Petitioner claims, however, that his retention was required by reason of the provisions of section 22 of the Civil Service Law'. That section first provides for the right of war veterans and volunteer firemen to a hearing on charges before dismissal. Such provisions have no relation to a situation like the present where there is no dismissal, but removal for reasons of economy.

Section 22, however, contains the following additional provisions: “ If the position so held by any such honorably discharged soldier * * * or exempt volunteer firemen shall become unnecessary or be abolished for reasons of economy or otherwise, the said honorably discharged soldier * * * or exempt volunteer fireman holding the same shall not be discharged from the public service but. shall be transferred to any branch of the said service for duty in such position as he may be fitted to fill, receiving the same compensation therefor, and it is hereby made the duty of all persons clothed with power of appointment to make such transfer effective.”-

There is no claim that any vacancy exists to which petitioner might be transferred. His claim is that he was entitled to preference in retention over nonveterans because such right is to be implied under section 22 of the Civil Service Law.

This court held in Matter of Devins v. Sayer (200 App. Div. 669) that a veteran had the implied right of preference in retention over nonveterans under section 22 of the Civil Service Law where some hut not all positions of a class were abolished for reasons of economy. Our holding was reversed *178in the Court of Appeals in 233 N. Y. 690, on authority of People ex rel. Davison v. Williams (213 N. Y. 130).

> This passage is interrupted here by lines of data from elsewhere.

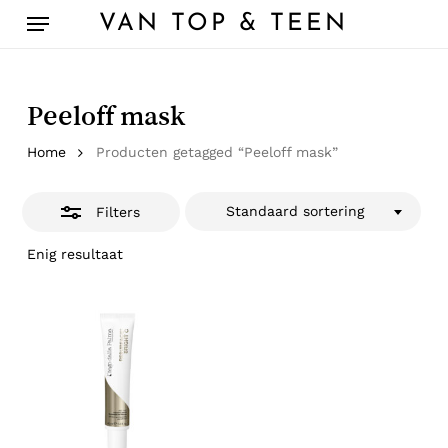
Skip
Menu
VAN TOP & TEEN
to
Close
main
Filters
content
Peeloff mask
Home
Producten getagged “Peeloff mask”
Standaard sortering
Filters
Enig resultaat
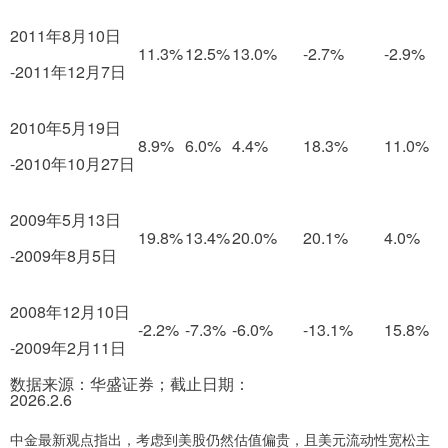
2011年8月10日
11.3%
12.5%
13.0%
-2.7%
-2.9%
-2011年12月7日
2010年5月19日
8.9%
6.0%
4.4%
18.3%
11.0%
-2010年10月27日
2009年5月13日
19.8%
13.4%
20.0%
20.1%
4.0%
-2009年8月5日
2008年12月10日
-2.2%
-7.3%
-6.0%
-13.1%
15.8%
-2009年2月11日
数据来源：华盛证券；截止日期：
2026.2.6
中金最新观点指出，考虑到美股仍然估值偏贵，且美元流动性宽松主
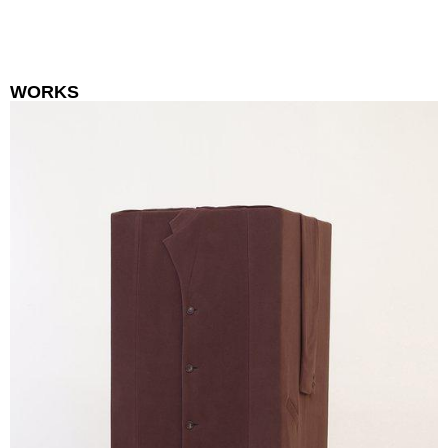
WORKS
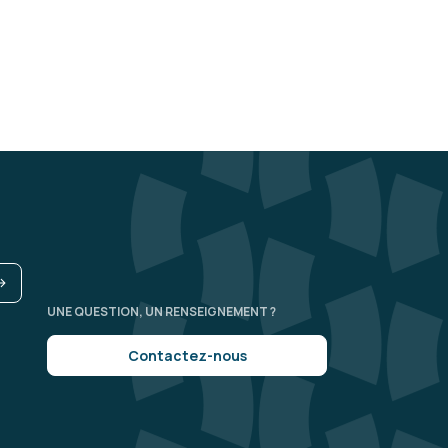
UNE QUESTION, UN RENSEIGNEMENT ?
Contactez-nous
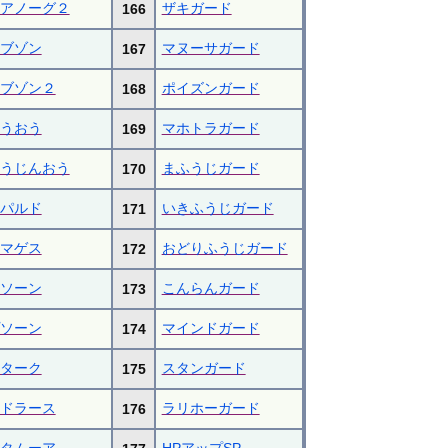
アノーグ２
ザキガード
166
ブゾン
マヌーサガード
167
ブゾン２
ポイズンガード
168
うおう
マホトラガード
169
うじんおう
まふうじガード
170
パルド
いきふうじガード
171
マゲス
おどりふうじガード
172
ソーン
こんらんガード
173
ソーン
マインドガード
174
ターク
スタンガード
175
ドラース
ラリホーガード
176
タムーア
HPアップSP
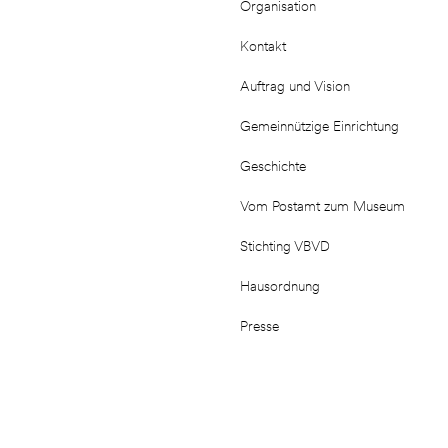
Organisation
Kontakt
Auftrag und Vision
Gemeinnützige Einrichtung
Geschichte
Vom Postamt zum Museum
Stichting VBVD
Hausordnung
Presse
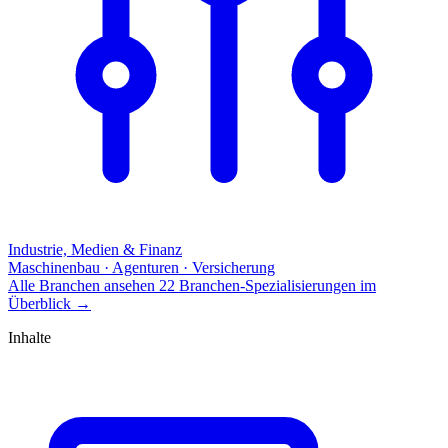
Industrie, Medien & Finanz
Maschinenbau · Agenturen · Versicherung
Alle Branchen ansehen
22 Branchen-Spezialisierungen im
Überblick
→
Inhalte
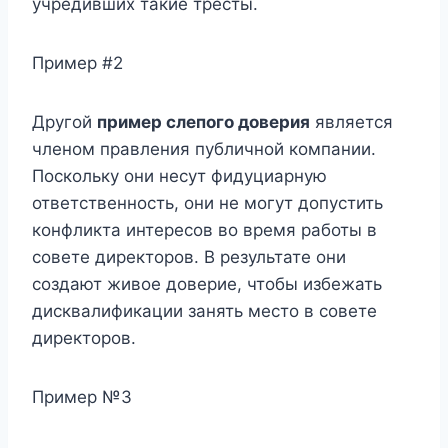
учредивших такие тресты.
Пример #2
Другой
пример слепого доверия
является
членом правления публичной компании.
Поскольку они несут фидуциарную
ответственность, они не могут допустить
конфликта интересов во время работы в
совете директоров. В результате они
создают живое доверие, чтобы избежать
дисквалификации занять место в совете
директоров.
Пример №3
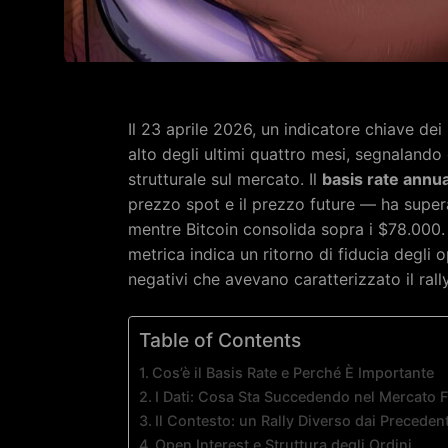
Il 23 aprile 2026, un indicatore chiave dei 
alto degli ultimi quattro mesi, segnalando
strutturale sul mercato. Il
basis rate annua
prezzo spot e il prezzo future — ha super
mentre Bitcoin consolida sopra i $78.000.
metrica indica un ritorno di fiducia degli o
negativi che avevano caratterizzato il rally
Table of Contents
Cos’è il Basis Rate e Perché È Importante
I Dati: Cosa Sta Succedendo nel Mercato 
Il Contesto: un Rally Diverso dai Precedent
Open Interest e Struttura degli Ordini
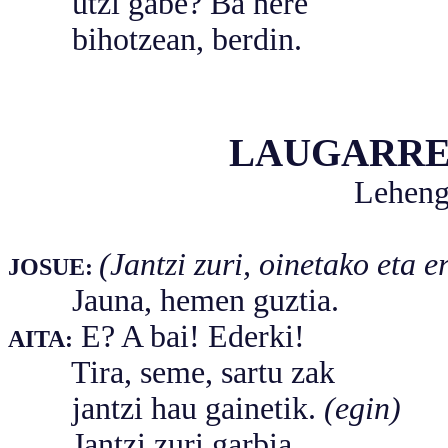
utzi gabe? Ba nere
bihotzean, berdin.
LAUGARRE
Leheng
(Jantzi zuri, oinetako eta 
JOSUE:
Jauna, hemen guztia.
E? A bai! Ederki!
AITA:
Tira, seme, sartu zak
jantzi hau gainetik.
(egin)
Jantzi zuri garbia...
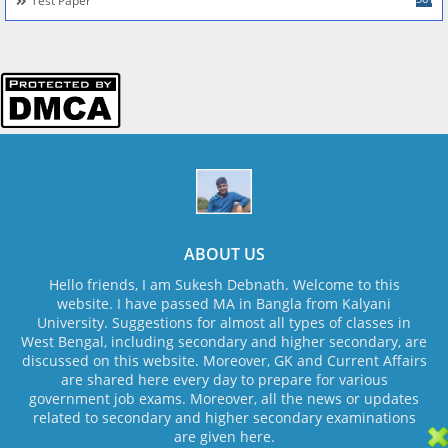
Test Paper
ABOUT US
Hello friends, I am Sukesh Debnath. Welcome to this
website. I have passed MA in Bangla from Kalyani
University. Suggestions for almost all types of classes in
West Bengal, including secondary and higher secondary, are
discussed on this website. Moreover, GK and Current Affairs
are shared here every day to prepare for various
government job exams. Moreover, all the news or updates
related to secondary and higher secondary examinations
are given here.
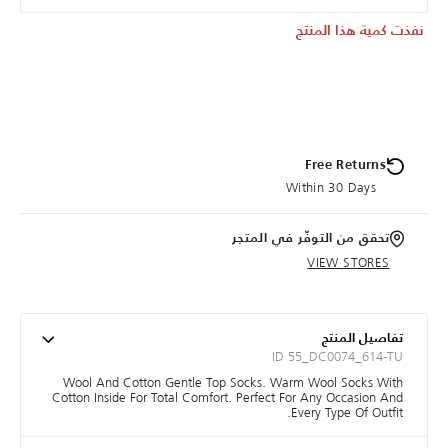
نفذت كمية هذا المنتج
Free Returns
Within 30 Days
تحقق من التوفّر في المتجر
VIEW STORES
تفاصيل المنتج
ID 55_DC0074_614-TU
Wool And Cotton Gentle Top Socks. Warm Wool Socks With
Cotton Inside For Total Comfort. Perfect For Any Occasion And
Every Type Of Outfit.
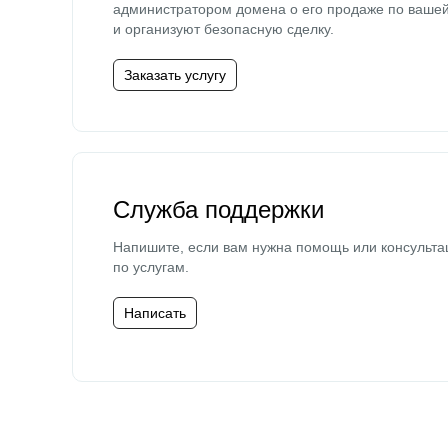
администратором домена о его продаже по ваше
и организуют безопасную сделку.
Заказать услугу
Служба поддержки
Напишите, если вам нужна помощь или консульта
по услугам.
Написать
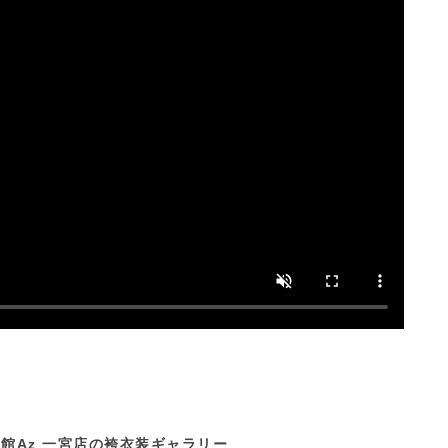
館Az 一宮店の袴衣装ギャラリー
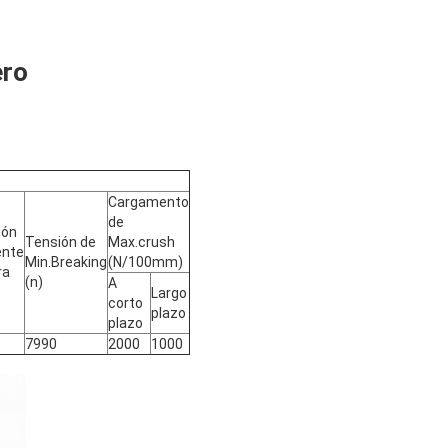
ero
Cargamento
de
ión
Tensión de
Max.crush
ente
Min.Breaking
(N/100mm)
ra
(n)
A
Largo
corto
plazo
plazo
7990
2000
1000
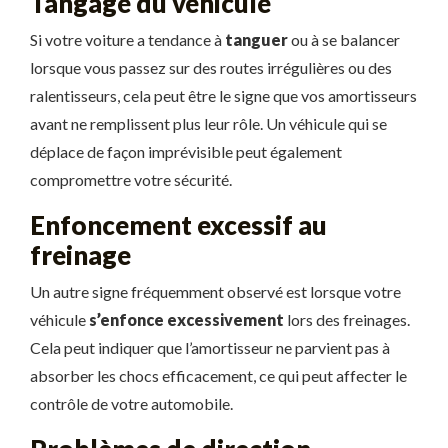
Tangage du véhicule
Si votre voiture a tendance à
tanguer
ou à se balancer
lorsque vous passez sur des routes irrégulières ou des
ralentisseurs, cela peut être le signe que vos amortisseurs
avant ne remplissent plus leur rôle. Un véhicule qui se
déplace de façon imprévisible peut également
compromettre votre sécurité.
Enfoncement excessif au
freinage
Un autre signe fréquemment observé est lorsque votre
véhicule
s’enfonce excessivement
lors des freinages.
Cela peut indiquer que l’amortisseur ne parvient pas à
absorber les chocs efficacement, ce qui peut affecter le
contrôle de votre automobile.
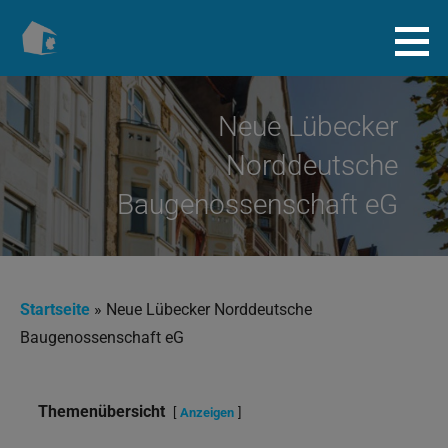
Zum
Inhalt
Baugenossenschaft.info
springen
Neue Lübecker
Norddeutsche
Baugenossenschaft eG
Startseite
»
Neue Lübecker Norddeutsche
Baugenossenschaft eG
Themenübersicht
Anzeigen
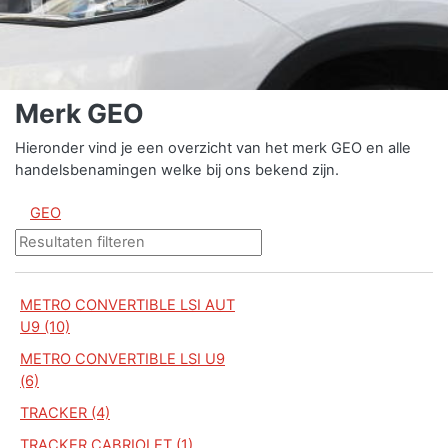
Merk GEO
Hieronder vind je een overzicht van het merk GEO en alle
handelsbenamingen welke bij ons bekend zijn.
GEO
METRO CONVERTIBLE LSI AUT
U9 (10)
METRO CONVERTIBLE LSI U9
(6)
TRACKER (4)
TRACKER CABRIOLET (1)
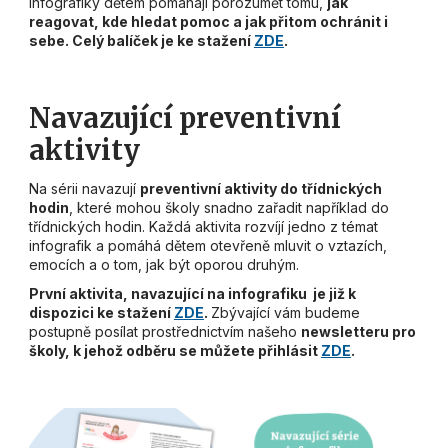
Infografiky dětem pomáhají porozumět tomu,
jak
reagovat, kde hledat pomoc a jak přitom ochránit i
sebe. Celý balíček je ke stažení
ZDE
.
Navazující preventivní
aktivity
Na sérii navazují
preventivní aktivity do třídnických
hodin
, které mohou školy snadno zařadit například do
třídnických hodin. Každá aktivita rozvíjí jedno z témat
infografik a pomáhá dětem otevřeně mluvit o vztazích,
emocích a o tom, jak být oporou druhým.
První aktivita, navazující na infografiku je již k
dispozici ke stažení
ZDE
.
Zbývající vám budeme
postupně posílat prostřednictvím našeho
newsletteru pro
školy, k jehož odběru se můžete přihlásit
ZDE
.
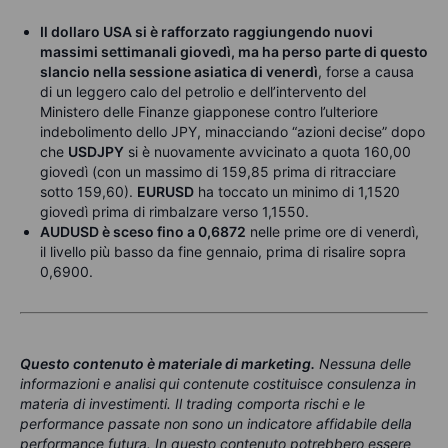
Il dollaro USA si è rafforzato raggiungendo nuovi
massimi settimanali giovedì, ma ha perso parte di questo
slancio nella sessione asiatica di venerdì
, forse a causa
di un leggero calo del petrolio e dell’intervento del
Ministero delle Finanze giapponese contro l’ulteriore
indebolimento dello JPY, minacciando “azioni decise” dopo
che
USDJPY
si è nuovamente avvicinato a quota 160,00
giovedì (con un massimo di 159,85 prima di ritracciare
sotto 159,60).
EURUSD
ha toccato un minimo di 1,1520
giovedì prima di rimbalzare verso 1,1550.
AUDUSD è sceso fino a 0,6872
nelle prime ore di venerdì,
il livello più basso da fine gennaio, prima di risalire sopra
0,6900.
Questo contenuto è materiale di marketing
.
Nessuna delle
informazioni e analisi qui contenute costituisce consulenza in
materia di investimenti. Il trading comporta rischi e le
performance passate non sono un indicatore affidabile della
performance futura. In questo contenuto potrebbero essere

The Davison case involved the rights of a volunteer fireman who had the same degree of statutory preference under the Civil Service Law held by a veteran. Concerning the extent of such right the Court of Appeals said: 11 We find nothing in the statute by which it became the commissioner’s duty, in determining what positions he would abolish, to select in the first instance positions occupied by persons. other than volunteer firemen. * * * But where a reduction of employees becomes necessary, the statute does not require that a fireman’s position shall be continued, and that the positions of others not firemen shall be terminated. To make out the right to such a preference, an employee must be able to put his finger upon the precise provision of the statute which secures it to him. This the relator cannot do.”

Under the present statutory scheme, veterans who are not disabled have no right of preference in appointment under section 21 of the Civil Service Law. They would appear to receive no greater implied rights, therefore, under section 22 than did the volunteer fireman involved in the Davison case (supra).

Special Term in granting petitioner’s demand for reinstatement relied largely on a statement contained in the opinion of the Court of Appeals in Matter of Clancy v. Halleran (263 N. Y. 258) to the effect that, if positions are abolished for reasons of economy, the veteran must be the last one to go. In the light of the facts involved and the earlier rulings above referred to it is our view that that statement is not controlling here. In the Clancy case, the employee was a disabled veteran. As such, he had preference in appointment which was a right continuing during his entire term of service, thus affording him a preference in retention. (Matter of Stutzbach v. Coler, 168 N. Y. 416; People ex rel. Davison v. Williams, supra.) As we have pointed out, under the present statutory provisions, no right of preference in appointment or retention is afforded those other than disabled veterans. Therefore, one situated as is petitioner would seem to be without any such right. We can find no basis under the present Civil Service Law or Rules for the Classified Civil Service for the order appealed from.

The order should be reversed, with twenty dollars costs and disbursements, and the motion denied.

Townley, Untermyer, Dore and Callahan, JJ., concur; Martin, P. J., dissents.

Order reversed, with twenty dollars costs and disbursements, and motion denied.